Yeah, absolutely. Our newest product is called Nova, and it’s our kind of cloud-native-focused scalable ADC. An important component of that is that we run many ADCs centrally, so it’s like a control plane/data plane model; we are collecting a lot of data from the data plane to display on the control plane… But we had a lot of learnings in our traditional product sample, which is like a standalone ADC.

But what’s interesting is that we’ve tried to tackle it in a very different way. We collect mostly the same data – how many of every type of HTTP reply code are you getting? How many requests are you getting? How many TCP connections? How many TCP connection failures? How many timeouts are there? What’s the reply time? And when you look at the response times, there’s a lot of information there. Like, what was the TCP connect time to the server – is there a network issue? What was the HTTP reply time from the server – is there a back-end issue? What was the response like to the client? How long until we closed that session with the client – is there a front-side network issue?

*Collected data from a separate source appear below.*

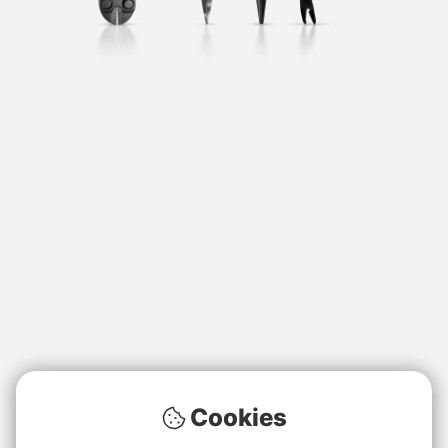
Cookies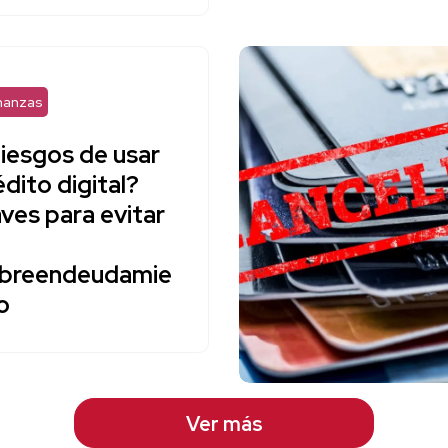
nanzas
iesgos de usar
édito digital?
aves para evitar
breendeudamie
o
Ver más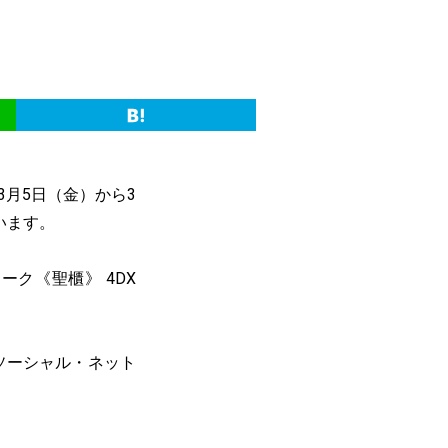
3月5日（金）から3
います。
ク《聖櫃》 4DX
ソーシャル・ネット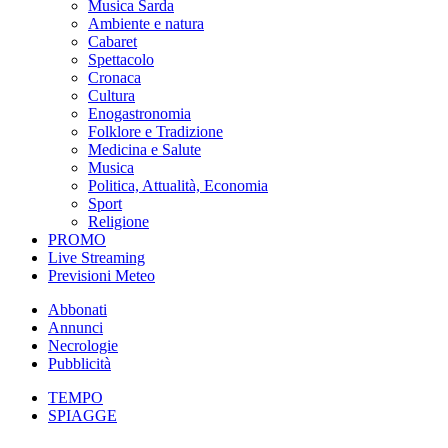
Musica Sarda
Ambiente e natura
Cabaret
Spettacolo
Cronaca
Cultura
Enogastronomia
Folklore e Tradizione
Medicina e Salute
Musica
Politica, Attualità, Economia
Sport
Religione
PROMO
Live Streaming
Previsioni Meteo
Abbonati
Annunci
Necrologie
Pubblicità
TEMPO
SPIAGGE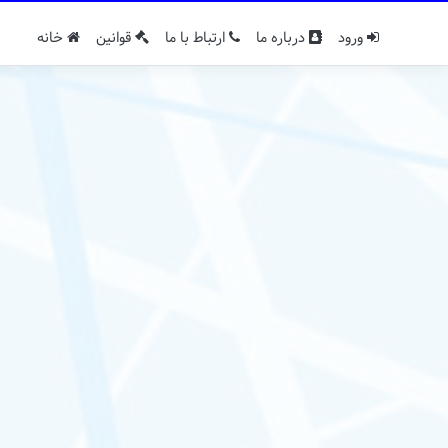
ورود
درباره ما
ارتباط با ما
قوانین
خانه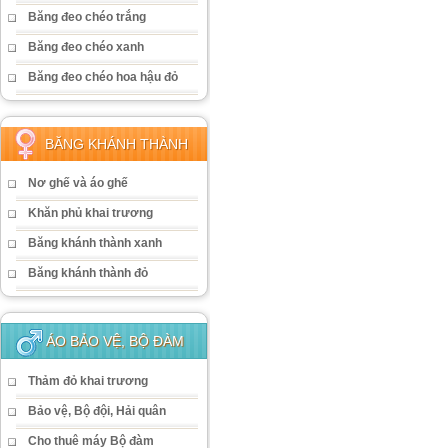
Băng đeo chéo trắng
Băng đeo chéo xanh
Băng đeo chéo hoa hậu đỏ
BĂNG KHÁNH THÀNH
Nơ ghế và áo ghế
Khăn phủ khai trương
Băng khánh thành xanh
Băng khánh thành đỏ
ÁO BẢO VỆ, BỘ ĐÀM
Thảm đỏ khai trương
Bảo vệ, Bộ đội, Hải quân
Cho thuê máy Bộ đàm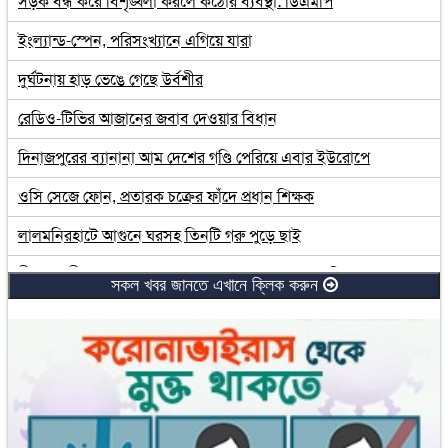
সড়ক বন্ধ করে বিশৃঙ্খলা করলে কঠোর ব্যবস্থা: ডিএমপি
ইংল্যান্ড-স্পেন, পরিসংখ্যানে এগিয়ে যারা
দুর্ঘটনায় হাড় ভেঙে গেছে উর্বশীর
রেডিও-টিভির আজানের জবাব দেওয়ার বিধান
দিনাজপুরের ব্যানানা আম দেশের গণ্ডি পেরিয়ে এবার ইউরোপে
ওসি সেজে ফোন, প্রতারক চক্রের ফাঁদে প্রধান শিক্ষক
লালমনিরহাটে আগুনে ঘরসহ তিনটি গরু পুড়ে ছাই
নীলফামারীতে আস সুন্নাহর সাড়ে ৪ হাজার গাছের চারা বিতরণ
সকল খবর জানতে এখানে ক্লিক করুন
রাণীশংকৈলে আইনশৃঙ্খলা কমিটির মাসিক সভা অনুষ্ঠিত
তাজুন্নেছা আহমেদের মৃত্যুতে প্রধানমন্ত্রীর শোক
ভুরুঙ্গামারী উপজেলা পরিষদ কর্তৃক বন্যার্তদের মাঝে বীজ বিতরণ
নীলফামারীতে জনসংখ্যা দিবস পালিত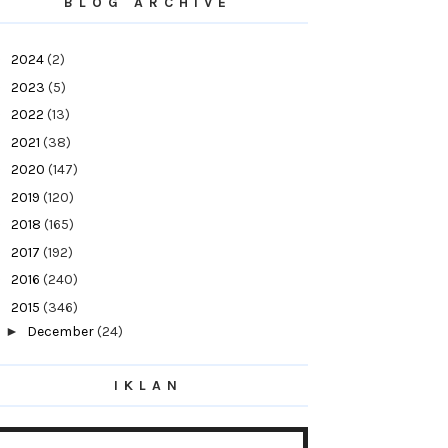
BLOG ARCHIVE
►
2024
(2)
►
2023
(5)
►
2022
(13)
►
2021
(38)
►
2020
(147)
►
2019
(120)
►
2018
(165)
►
2017
(192)
►
2016
(240)
▼
2015
(346)
►
December
(24)
►
November
(29)
IKLAN
►
October
(39)
►
September
(37)
►
August
(34)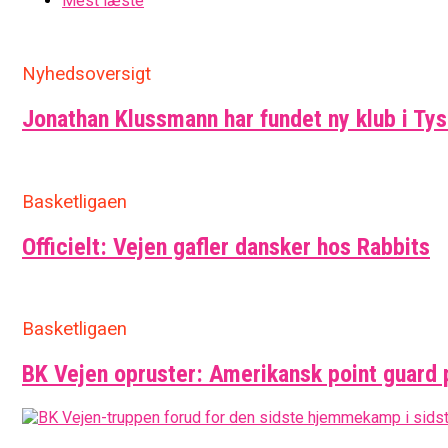
Mest læste
EuroLeague-Udvidelse Vækker Bek
Nyhedsoversigt
Jonathan Klussmann har fundet ny klub i Ty
Basketligaen
Officielt: Vejen gafler dansker hos Rabbits
Basketligaen
BK Vejen opruster: Amerikansk point guard 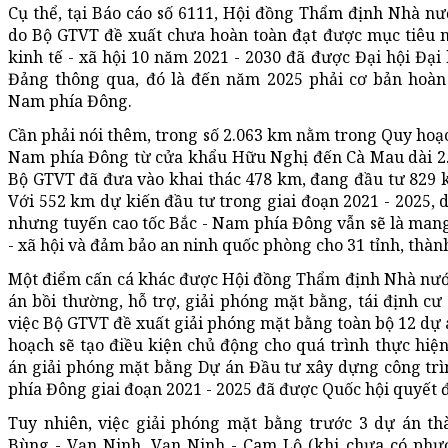
Cụ thể, tại Báo cáo số 6111, Hội đồng Thẩm định Nhà n
do Bộ GTVT đề xuất chưa hoàn toàn đạt được mục tiêu n
kinh tế - xã hội 10 năm 2021 - 2030 đã được Đại hội Đại 
Đảng thông qua, đó là đến năm 2025 phải cơ bản hoàn
Nam phía Đông.
Cần phải nói thêm, trong số 2.063 km nằm trong Quy hoạc
Nam phía Đông từ cửa khẩu Hữu Nghị đến Cà Mau dài 2.0
Bộ GTVT đã đưa vào khai thác 478 km, đang đầu tư 829 k
Với 552 km dự kiến đầu tư trong giai đoạn 2021 - 2025, 
nhưng tuyến cao tốc Bắc - Nam phía Đông vẫn sẽ là mang 
- xã hội và đảm bảo an ninh quốc phòng cho 31 tỉnh, thà
Một điểm cấn cá khác được Hội đồng Thẩm định Nhà nướ
án bồi thường, hỗ trợ, giải phóng mặt bằng, tái định cư
việc Bộ GTVT đề xuất giải phóng mặt bằng toàn bộ 12 dự
hoạch sẽ tạo điều kiện chủ động cho quá trình thực hi
án giải phóng mặt bằng Dự án Đầu tư xây dựng công trì
phía Đông giai đoạn 2021 - 2025 đã được Quốc hội quyết 
Tuy nhiên, việc giải phóng mặt bằng trước 3 dự án t
Bùng - Vạn Ninh, Vạn Ninh - Cam Lộ (khi chưa có phư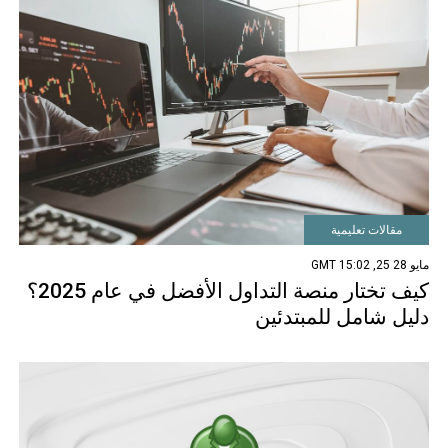
مقالات تعليمية
مايو 28 25, 15:02 GMT
كيف تختار منصة التداول الأفضل في عام 2025؟
دليل شامل للمبتدئين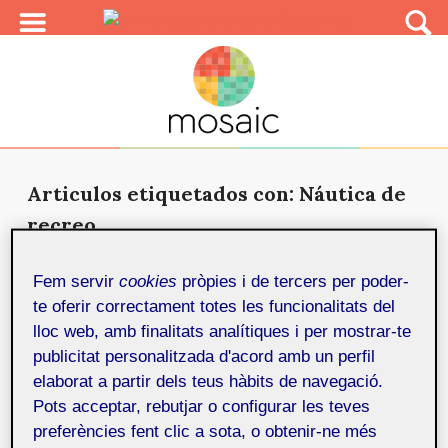
Articulos etiquetados con: Náutica de
recreo
Creación de una web para las
Fem servir
cookies
pròpies i de tercers per poder-
titulaciones náuticas de recreo
11 de
te oferir correctament totes les funcionalitats del
desembre de 2019
lloc web, amb finalitats analítiques i per mostrar-te
Se trata del diseño y desarrollo de un proyecto
publicitat personalitzada d'acord amb un perfil
enmarcado dentro de la asignatura del trabajo final
elaborat a partir dels teus hàbits de navegació.
del Máster...
Pots acceptar, rebutjar o configurar les teves
preferències fent clic a sota, o obtenir-ne més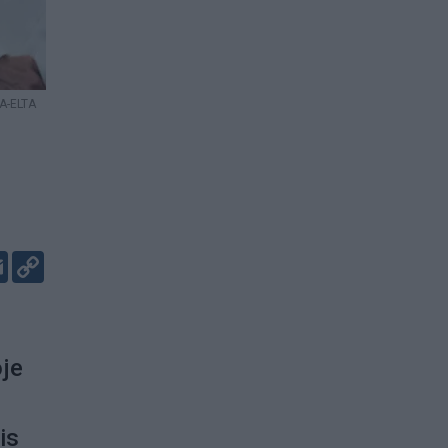
A-ELTA
er
kedIn
Email
Copy
Link
oje
is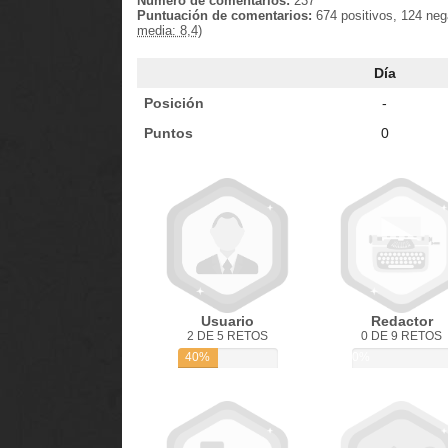
Número de comentarios:
237
Puntuación de comentarios:
674 positivos, 124 neg
media: 8,4)
Día
Posición
-
Puntos
0
Usuario
Redactor
2 DE 5 RETOS
0 DE 9 RETOS
40%
0%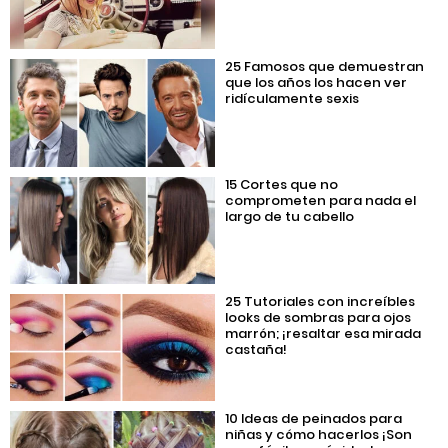
25 Famosos que demuestran
que los años los hacen ver
ridículamente sexis
15 Cortes que no
comprometen para nada el
largo de tu cabello
25 Tutoriales con increíbles
looks de sombras para ojos
marrón; ¡resaltar esa mirada
castaña!
10 Ideas de peinados para
niñas y cómo hacerlos ¡Son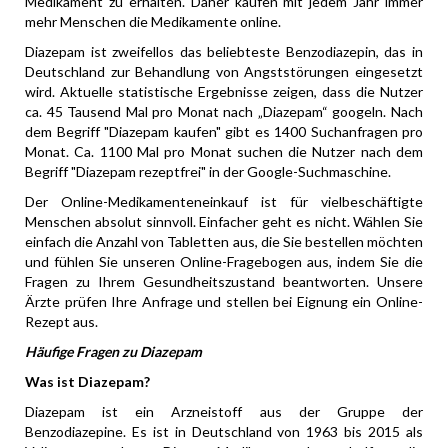
Medikament zu erhalten. Daher kaufen mit jedem Jahr immer
mehr Menschen die Medikamente online.
Diazepam ist zweifellos das beliebteste Benzodiazepin, das in
Deutschland zur Behandlung von Angststörungen eingesetzt
wird. Aktuelle statistische Ergebnisse zeigen, dass die Nutzer
ca. 45 Tausend Mal pro Monat nach „Diazepam“ googeln. Nach
dem Begriff "Diazepam kaufen" gibt es 1400 Suchanfragen pro
Monat. Ca. 1100 Mal pro Monat suchen die Nutzer nach dem
Begriff "Diazepam rezeptfrei" in der Google-Suchmaschine.
Der Online-Medikamenteneinkauf ist für vielbeschäftigte
Menschen absolut sinnvoll. Einfacher geht es nicht. Wählen Sie
einfach die Anzahl von Tabletten aus, die Sie bestellen möchten
und fühlen Sie unseren Online-Fragebogen aus, indem Sie die
Fragen zu Ihrem Gesundheitszustand beantworten. Unsere
Ärzte prüfen Ihre Anfrage und stellen bei Eignung ein Online-
Rezept aus.
Häufige Fragen zu Diazepam
Was ist Diazepam?
Diazepam ist ein Arzneistoff aus der Gruppe der
Benzodiazepine. Es ist in Deutschland von 1963 bis 2015 als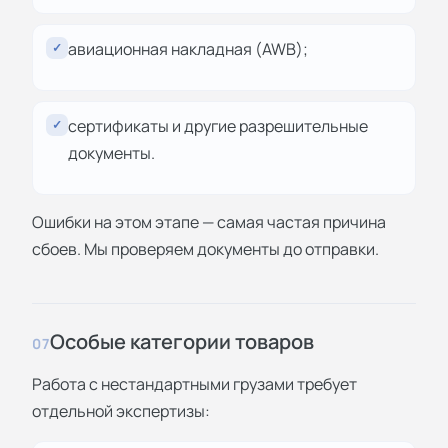
авиационная накладная (AWB);
✓
сертификаты и другие разрешительные
✓
документы.
Ошибки на этом этапе — самая частая причина
сбоев. Мы проверяем документы до отправки.
Особые категории товаров
07
Работа с нестандартными грузами требует
отдельной экспертизы: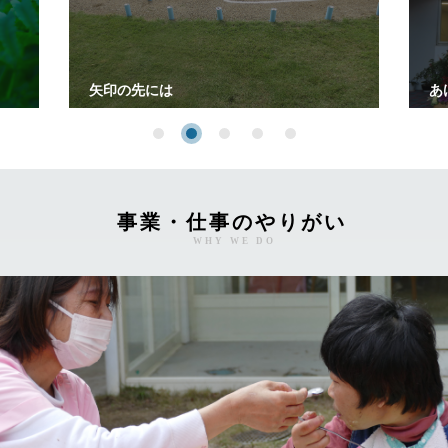
矢印の先には
あ
事業・仕事のやりがい
WHY WE DO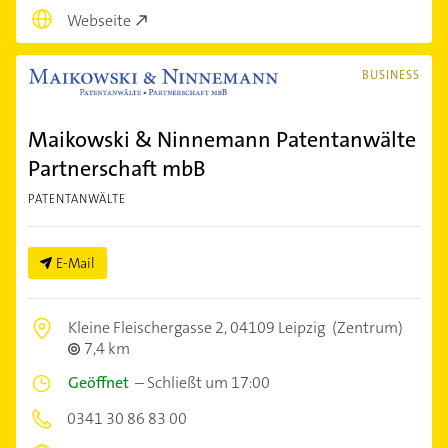
Webseite
BUSINESS
Maikowski & Ninnemann Patentanwälte
Partnerschaft mbB
PATENTANWÄLTE
E-Mail
Kleine Fleischergasse 2,
04109 Leipzig
(Zentrum)
7,4 km
Geöffnet
–
Schließt um 17:00
0341 30 86 83 00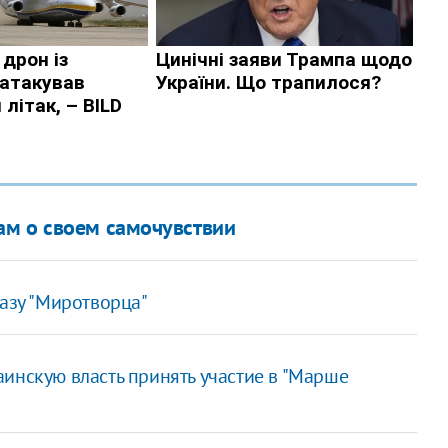
ам о своем самочувствии
базу "Миротворца"
инскую власть принять участие в "Марше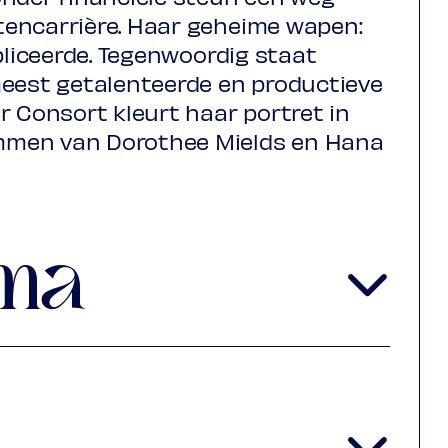
encarrière. Haar geheime wapen:
bliceerde. Tegenwoordig staat
meest getalenteerde en productieve
r Consort kleurt haar portret in
mmen van Dorothee Mields en Hana
ma
1619-1677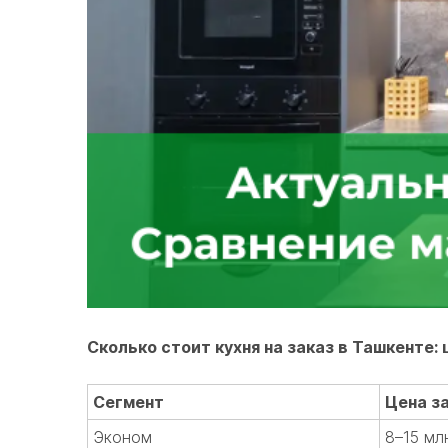
Сколько стоит кухня на заказ в Ташкенте:
Сегмент
Цена за
Эконом
8–15 мл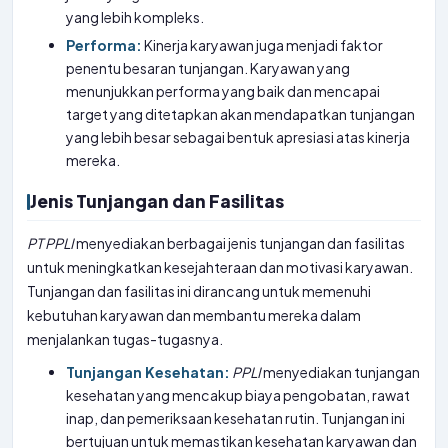
yang lebih kompleks.
Performa:
Kinerja karyawan juga menjadi faktor
penentu besaran tunjangan. Karyawan yang
menunjukkan performa yang baik dan mencapai
target yang ditetapkan akan mendapatkan tunjangan
yang lebih besar sebagai bentuk apresiasi atas kinerja
mereka.
Jenis Tunjangan dan Fasilitas
PT
PPLI
menyediakan berbagai jenis tunjangan dan fasilitas
untuk meningkatkan kesejahteraan dan motivasi karyawan.
Tunjangan dan fasilitas ini dirancang untuk memenuhi
kebutuhan karyawan dan membantu mereka dalam
menjalankan tugas-tugasnya.
Tunjangan Kesehatan:
PPLI
menyediakan tunjangan
kesehatan yang mencakup biaya pengobatan, rawat
inap, dan pemeriksaan kesehatan rutin. Tunjangan ini
bertujuan untuk memastikan kesehatan karyawan dan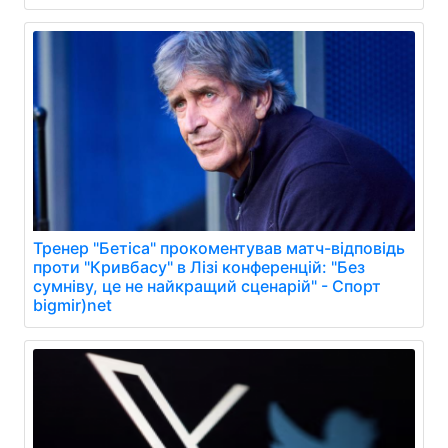
Тренер "Бетіса" прокоментував матч-відповідь
проти "Кривбасу" в Лізі конференцій: "Без
сумніву, це не найкращий сценарій" - Спорт
bigmir)net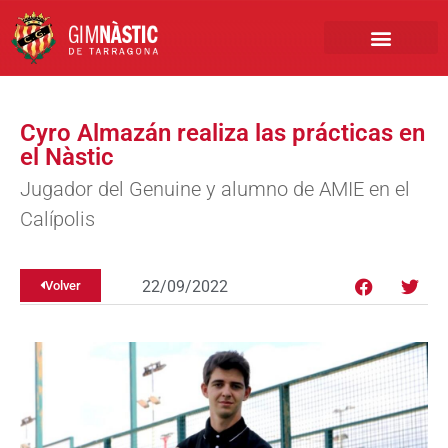
PRIMER EQUIPO
CLUB EMPRESA
INSCRIPCIONES FÚTBOL BASE
Cyro Almazán realiza las prácticas en
el Nàstic
Jugador del Genuine y alumno de AMIE en el
Calípolis
22/09/2022
Volver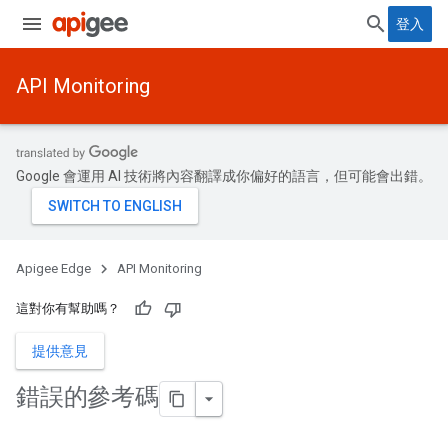
登入
API Monitoring
Google 會運用 AI 技術將內容翻譯成你偏好的語言，但可能會出錯。
Apigee Edge
API Monitoring
這對你有幫助嗎？
提供意見
錯誤的參考碼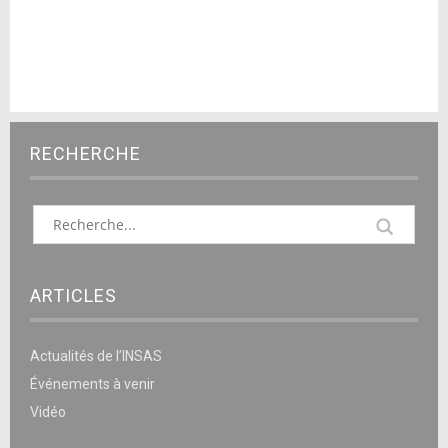
RECHERCHE
ARTICLES
Actualités de l’INSAS
Événements à venir
Vidéo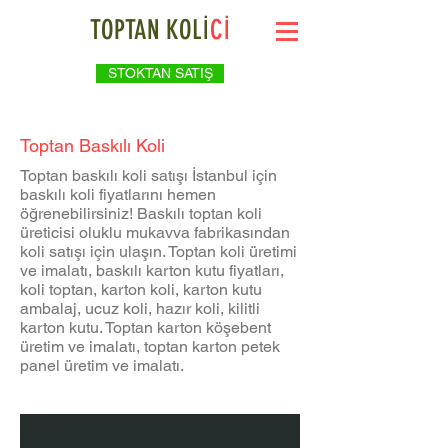
TOPTAN KOLİ
Cİ
STOKTAN SATIŞ
Toptan Baskılı Koli
Toptan baskılı koli satışı İstanbul için
baskılı koli fiyatlarını hemen
öğrenebilirsiniz! Baskılı toptan koli
üreticisi oluklu mukavva fabrikasından
koli satışı için ulaşın. Toptan koli üretimi
ve imalatı, baskılı karton kutu fiyatları,
koli toptan, karton koli, karton kutu
ambalaj, ucuz koli, hazır koli, kilitli
karton kutu. Toptan karton köşebent
üretim ve imalatı, toptan karton petek
panel üretim ve imalatı.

There’s all of these metrics, but what we’ve tried to do – and time will tell if our approach is interesting enough or right enough now… What we’ve tried to do is not put any hardcoded values in for any of those, but rather to do just like anomaly detection and predictive profiling of what we expect the data to look like. Because one of the things is our system autoscales, so it will pre-scale, so it needs to do a lot of prediction off of those numbers. So we’ve wound up in this system where we collect a huge amount of telemetry and we set no hard lines for what should be alerted, but rather just if it changes too much… And so far that’s going well, but I think it’s a little bit odd for some people, because they wanna say “Well, I expect my website to respond in 200 milliseconds, so if it’s ever more than 250, please tell me.” And instead, we’re saying “Well, if it always responds in 200, then we will tell you if it’s 250. But if it doesn’t, then we won’t.”

So all of that type of stuff is your traditional things that you expect, like what’s throughput of the collect, or the request rates, the response codes… Because you can pick up a problem long before by saying “Oh, I normally generate 0.1% errors, and now I’m generating 0.5% errors.” You might not notice that, but it means something’s changed, and it could mean that something’s about to get a lot worse; it could mean that there’s a security issue, and it could mean all of those things.

But by the same token, we will also check for variances between two things. For example, if the average user sends far more GET requests than POST requests, but one user is sending far more POST requests than GET requests – is this a security issue? Are they trying to brute force a password, is this something weird? Is a specific user getting way more 404 errors than everyone else? Why is that? It’s probably some script, or something. So telemetry is often a combination of two values, like “What is this value versus that value?” as opposed to just a single value. So that’s a lot of the stuff we focus on.

[00:48:09.09] The client connects to us, we connect to the web servers and we send their data back. That’s our model… So everything in that communication chain is the telemetry that we care a lot about, because it could mean that there’s a problem with the client servers, it could mean that there’s latency or issues that are affecting the user, or it could mean a security issue… So that’s the type of stuff we need to obviously track for scaling up and scaling down, as well as for alerting the user to problems with their service.